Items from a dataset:
☆ ☆ ☆ ☆
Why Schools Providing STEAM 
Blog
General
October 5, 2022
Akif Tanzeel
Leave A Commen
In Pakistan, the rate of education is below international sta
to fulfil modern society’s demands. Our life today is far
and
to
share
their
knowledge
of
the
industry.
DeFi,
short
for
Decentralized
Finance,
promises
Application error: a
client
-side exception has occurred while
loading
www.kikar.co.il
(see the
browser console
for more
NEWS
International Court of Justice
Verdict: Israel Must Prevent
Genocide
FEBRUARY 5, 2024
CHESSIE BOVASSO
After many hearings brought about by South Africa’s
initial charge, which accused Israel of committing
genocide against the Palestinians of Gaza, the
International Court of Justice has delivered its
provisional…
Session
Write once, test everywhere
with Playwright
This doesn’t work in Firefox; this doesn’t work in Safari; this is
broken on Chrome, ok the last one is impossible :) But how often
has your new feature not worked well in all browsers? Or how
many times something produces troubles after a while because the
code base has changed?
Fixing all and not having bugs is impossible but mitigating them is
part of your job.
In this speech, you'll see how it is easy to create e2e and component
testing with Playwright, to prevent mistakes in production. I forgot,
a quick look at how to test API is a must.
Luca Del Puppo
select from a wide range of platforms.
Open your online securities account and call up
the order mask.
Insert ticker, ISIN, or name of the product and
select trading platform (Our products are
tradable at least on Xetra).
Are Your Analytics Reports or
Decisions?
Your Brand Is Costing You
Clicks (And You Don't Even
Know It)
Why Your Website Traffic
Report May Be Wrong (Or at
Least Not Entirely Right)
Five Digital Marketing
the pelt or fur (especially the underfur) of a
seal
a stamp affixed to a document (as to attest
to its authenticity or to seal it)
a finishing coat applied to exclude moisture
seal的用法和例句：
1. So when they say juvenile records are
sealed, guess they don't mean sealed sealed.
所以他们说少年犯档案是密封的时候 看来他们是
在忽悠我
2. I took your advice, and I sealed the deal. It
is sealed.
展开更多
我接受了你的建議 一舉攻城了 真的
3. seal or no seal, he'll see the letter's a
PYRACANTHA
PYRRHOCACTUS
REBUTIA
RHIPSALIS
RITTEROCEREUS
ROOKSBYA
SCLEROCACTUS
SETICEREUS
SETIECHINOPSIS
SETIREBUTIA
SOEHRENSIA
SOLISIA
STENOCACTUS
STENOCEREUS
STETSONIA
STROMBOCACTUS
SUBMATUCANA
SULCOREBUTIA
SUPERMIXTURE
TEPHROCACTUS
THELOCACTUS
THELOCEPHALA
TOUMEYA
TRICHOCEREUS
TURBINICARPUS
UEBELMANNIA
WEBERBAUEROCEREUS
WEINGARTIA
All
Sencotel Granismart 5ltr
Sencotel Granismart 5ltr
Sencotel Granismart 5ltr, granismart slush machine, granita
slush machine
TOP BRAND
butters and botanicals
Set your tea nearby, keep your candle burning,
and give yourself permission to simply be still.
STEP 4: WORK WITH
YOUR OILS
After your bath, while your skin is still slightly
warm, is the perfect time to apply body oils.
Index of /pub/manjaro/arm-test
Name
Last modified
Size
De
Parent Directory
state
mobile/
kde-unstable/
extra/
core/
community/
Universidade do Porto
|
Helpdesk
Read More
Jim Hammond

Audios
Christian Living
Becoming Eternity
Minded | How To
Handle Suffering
☆ ☆ ☆ ☆
PROMPT: What is needed is an exact copy of the lines from the one containing "SUPERMIXTURE" to the end of the data; please add nothing else.

OUTPUT FOR THIS TASK:
SUPERMIXTURE
TEPHROCACTUS
THELOCACTUS
THELOCEPHALA
TOUMEYA
TRICHOCEREUS
TURBINICARPUS
UEBELMANNIA
WEBERBAUEROCEREUS
WEINGARTIA
All
Sencotel Granismart 5ltr
Sencotel Granismart 5ltr
Sencotel Granismart 5ltr, granismart slush machine, granita
slush machine
TOP BRAND
butters and botanicals
Set your tea nearby, keep your candle burning,
and give yourself permission to simply be still.
STEP 4: WORK WITH
YOUR OILS
After your bath, while your skin is still slightly
warm, is the perfect time to apply body oils.
Index of /pub/manjaro/arm-test
Name
Last modified
Size
De
Parent Directory
state
mobile/
kde-unstable/
extra/
core/
community/
Universidade do Porto
|
Helpdesk
Read More
Jim Hammond

Audios
Christian Living
Becoming Eternity
Minded | How To
Handle Suffering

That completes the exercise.